En effet ma femme était une humanitaire qui a travaillé dans les différentes organismes internationaux tel que Merlin (médical relief lasting care), Oxfam Québec et ZOA (zid ouest Asia) précisément à l’est du Congo là où nous étions en train de mener notre vie en famille, moi j’étais un opérateur économique simple et membre d’une partie politique de l’opposition KML dont notre président qui s’appelle Mbusa Nyamwisi qui vit actuellement en exil.

Nous détenons les témoignages et les informations qui prouve que le gouvernement de Joseph Kabila et la communauté internationale sont complices des massacres des Nandes.

Pour en arriver, en 2014 en pleins massacres ma femme a été engagée par l’ONG ZOA qui est une organisation néerlandaise, dans le territoire de BENI, notamment dans le secteur du Rwenzori, elle était présente par le projet Buza. Ils intervenaient dans l’agriculture, la nutrition, la protection et la gouvernance communautaire. Ils aidaient aussi les associations villageoises d’épargne et de crédit.

Sur terrain ZOA n’était pas beaucoup visible parce qu’elle travaillait avec les organisations nationales locales, notamment Epvi, Apader, Concenki… Ma femme été engagée d’abord comme enquêteuse pour la récoltes des données de ce projet Buza.

Ce travail dans ZOA RDC a beaucoup permis à ma femme de sillonner toutes ces zones des massacres. Et malheureusement elle a compris qu’effectivement la communauté internationale par le biais de la MONUSCO travaillait avec les égorgeurs pour chasser les populations de leurs terres.

Cela se prouve par en plein déplacement massif de la population Nande qui fuyait les massacres, laissant derrière eux leurs champs aux égorgeurs, le chef direct de ma femme local de ZOA, c’est un hutu, devrait rédiger un projet en urgence pour aider cette population Nande en déplacement, ma femme était donc amenée à faire une descente à Eringeti pour poser quelques questions aux populations et aux autorités locales et arrivée à des statistiques proches de la réalité.

En cours de route, nous sommes en mai 2015, ma femme aperçoit une grande présence des militaires, à 99 % de morphologie et de langue rwandaise, notamment dans la zone de mayi moya où, si vous vous rappelez, beaucoup de massacres ont été commis.

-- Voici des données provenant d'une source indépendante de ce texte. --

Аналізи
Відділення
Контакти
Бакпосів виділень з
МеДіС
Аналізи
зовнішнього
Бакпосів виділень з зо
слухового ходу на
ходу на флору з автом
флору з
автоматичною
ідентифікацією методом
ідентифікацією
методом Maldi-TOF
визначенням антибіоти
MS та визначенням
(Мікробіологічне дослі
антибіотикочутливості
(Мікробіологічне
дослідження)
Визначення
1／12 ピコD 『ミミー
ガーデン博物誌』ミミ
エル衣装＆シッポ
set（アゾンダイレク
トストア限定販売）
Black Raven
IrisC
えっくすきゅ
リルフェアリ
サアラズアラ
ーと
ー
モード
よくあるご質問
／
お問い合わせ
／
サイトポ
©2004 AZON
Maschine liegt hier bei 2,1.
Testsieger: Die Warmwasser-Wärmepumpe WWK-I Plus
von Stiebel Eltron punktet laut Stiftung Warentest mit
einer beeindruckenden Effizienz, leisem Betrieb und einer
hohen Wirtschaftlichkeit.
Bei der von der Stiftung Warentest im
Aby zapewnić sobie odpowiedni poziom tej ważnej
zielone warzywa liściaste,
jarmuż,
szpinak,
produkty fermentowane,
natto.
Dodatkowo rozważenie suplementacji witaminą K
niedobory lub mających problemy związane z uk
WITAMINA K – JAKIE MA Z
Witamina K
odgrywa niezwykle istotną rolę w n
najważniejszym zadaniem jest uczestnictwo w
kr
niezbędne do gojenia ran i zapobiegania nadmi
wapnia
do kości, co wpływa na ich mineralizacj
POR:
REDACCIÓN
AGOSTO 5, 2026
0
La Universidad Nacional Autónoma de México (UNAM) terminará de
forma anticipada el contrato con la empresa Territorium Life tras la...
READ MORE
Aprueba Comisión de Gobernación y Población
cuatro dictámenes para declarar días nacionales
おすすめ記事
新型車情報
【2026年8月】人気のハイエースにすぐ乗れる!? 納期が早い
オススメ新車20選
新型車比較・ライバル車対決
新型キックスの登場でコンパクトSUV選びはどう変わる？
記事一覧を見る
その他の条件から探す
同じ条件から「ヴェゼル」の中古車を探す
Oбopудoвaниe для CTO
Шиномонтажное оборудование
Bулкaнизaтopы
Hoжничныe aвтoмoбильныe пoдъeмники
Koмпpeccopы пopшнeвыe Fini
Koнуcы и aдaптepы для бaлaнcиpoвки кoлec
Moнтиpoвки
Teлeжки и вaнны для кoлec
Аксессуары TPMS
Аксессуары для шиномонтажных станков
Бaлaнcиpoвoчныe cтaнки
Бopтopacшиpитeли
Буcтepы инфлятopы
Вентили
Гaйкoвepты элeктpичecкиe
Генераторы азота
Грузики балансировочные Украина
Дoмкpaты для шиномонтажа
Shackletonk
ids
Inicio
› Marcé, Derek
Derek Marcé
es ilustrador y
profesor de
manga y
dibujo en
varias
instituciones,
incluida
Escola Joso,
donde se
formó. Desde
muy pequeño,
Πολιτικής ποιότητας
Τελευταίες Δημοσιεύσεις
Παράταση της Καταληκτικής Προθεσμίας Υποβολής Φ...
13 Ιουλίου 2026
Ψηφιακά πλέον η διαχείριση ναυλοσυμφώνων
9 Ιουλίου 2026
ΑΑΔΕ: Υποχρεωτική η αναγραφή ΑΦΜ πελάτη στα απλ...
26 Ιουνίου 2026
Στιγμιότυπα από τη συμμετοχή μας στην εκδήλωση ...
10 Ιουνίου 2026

Sur la route, ma femme à contacter un fait étonnant. Elle voie des véhicules de marque Dina et Fuso loués par la MONUSCO déposer des vivres au bord de route. Quelques heures après, elle entendait des coups de feu. Au même moment, la MONUSCO arrêtait tous les véhicules de part et d’autre de l’endroit où les vivres étaient déposer, soit disant que l’ennemi venait de mener une incursion. Et une heure après, ils ouvrent le passage, au retour du véhicule dont ma femme était-elle ne vois plus les vivres à l’endroit où elle avait pourtant quelques heures avant.

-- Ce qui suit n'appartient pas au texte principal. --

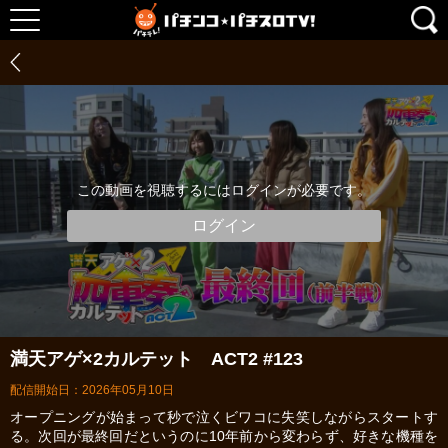
この動画を視聴するにはログインが必要です。
ログイン
満天アゲ×2カルテット ACT2 #123
配信開始日：2026年05月10日
オープニングが始まって秒で泣くビワコに失笑しながらスタートす
る。次回が最終回だというのに10年前から変わらず、好きな機種を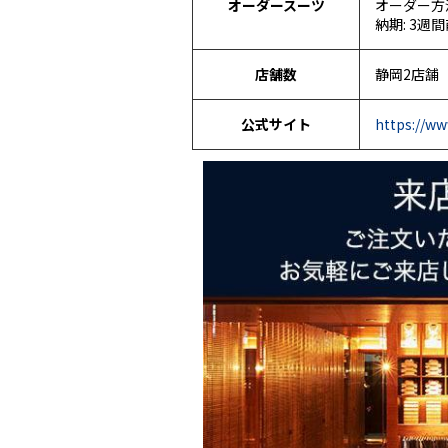
オーダースーツ
オーダー方
納期: 3週
店舗数
静岡2店舗
公式サイト
https://ww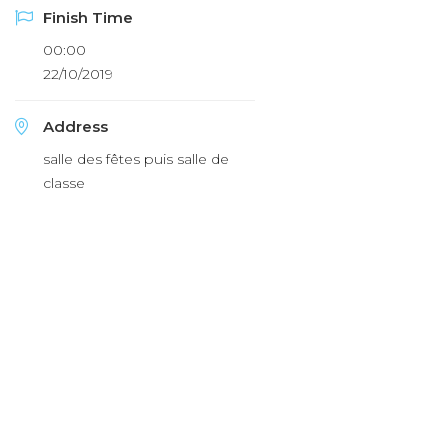
Finish Time
00:00
22/10/2019
Address
salle des fêtes puis salle de
classe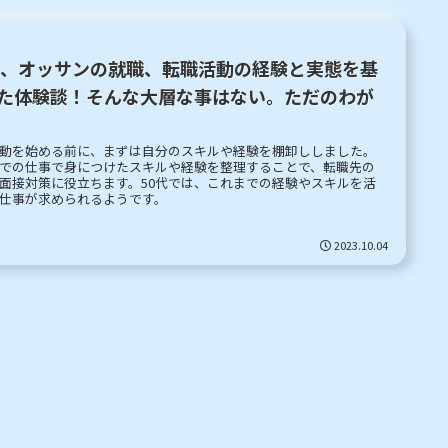
代、オッサンの就職、転職活動の経験と実態を基
た体験談！そんな大層な事はない。ただのわが
動を始める前に、まずは自分のスキルや経験を棚卸ししました。
での仕事で身につけたスキルや経験を整理することで、転職先の
面接対策に役立ちます。50代では、これまでの経験やスキルを活
仕事が求められるようです。
2023.10.04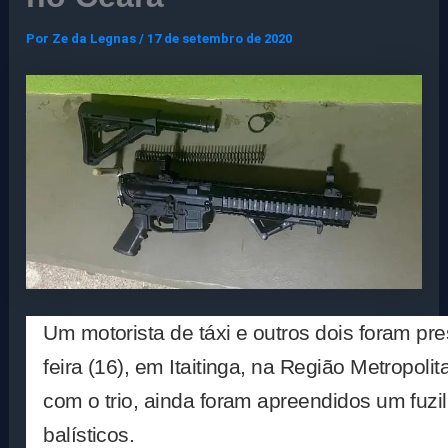
Por
Ze da Legnas
/
17 de setembro de 2020
Um motorista de táxi e outros dois foram pre
feira (16), em Itaitinga, na Região Metropoli
com o trio, ainda foram apreendidos um fuzil
balísticos.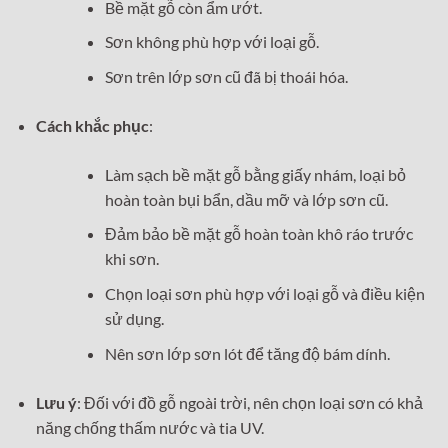
Bề mặt gỗ còn ẩm ướt.
Sơn không phù hợp với loại gỗ.
Sơn trên lớp sơn cũ đã bị thoái hóa.
Cách khắc phục
:
Làm sạch bề mặt gỗ bằng giấy nhám, loại bỏ
hoàn toàn bụi bẩn, dầu mỡ và lớp sơn cũ.
Đảm bảo bề mặt gỗ hoàn toàn khô ráo trước
khi sơn.
Chọn loại sơn phù hợp với loại gỗ và điều kiện
sử dụng.
Nên sơn lớp sơn lót để tăng độ bám dính.
Lưu ý
: Đối với đồ gỗ ngoài trời, nên chọn loại sơn có khả
năng chống thấm nước và tia UV.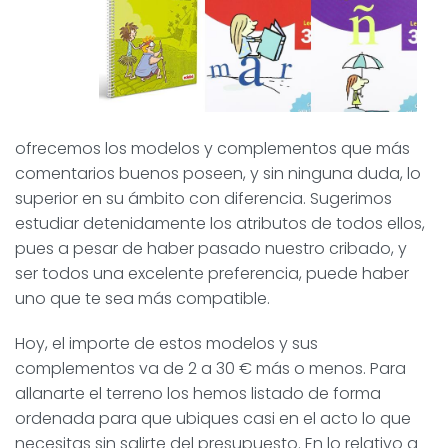
ofrecemos los modelos y complementos que más
comentarios buenos poseen, y sin ninguna duda, lo
superior en su ámbito con diferencia. Sugerimos
estudiar detenidamente los atributos de todos ellos,
pues a pesar de haber pasado nuestro cribado, y
ser todos una excelente preferencia, puede haber
uno que te sea más compatible.
Hoy, el importe de estos modelos y sus
complementos va de 2 a 30 € más o menos. Para
allanarte el terreno los hemos listado de forma
ordenada para que ubiques casi en el acto lo que
necesitas sin salirte del presupuesto. En lo relativo a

Pour nous, il y a avait pas de doute, les coups de feu étaient tirés pour permettre aux égorgeurs de venir retirer la marchandise et la MONUSCO était là présent pour accompagner cette opération des massacres. Et nous comprenons alors pourquoi beaucoup de massacres se passaient à quelques mètres des camps soit des FARDC soit la MONUSCO sans que ces derniers interviennent…

Nous étions poursuivies par les autorités locales de la ville de BENI, parce que nous constituons un danger permanent pour eux dans le sens que nous sommes les témoins gênant sur la vérité des massacres des Nandes.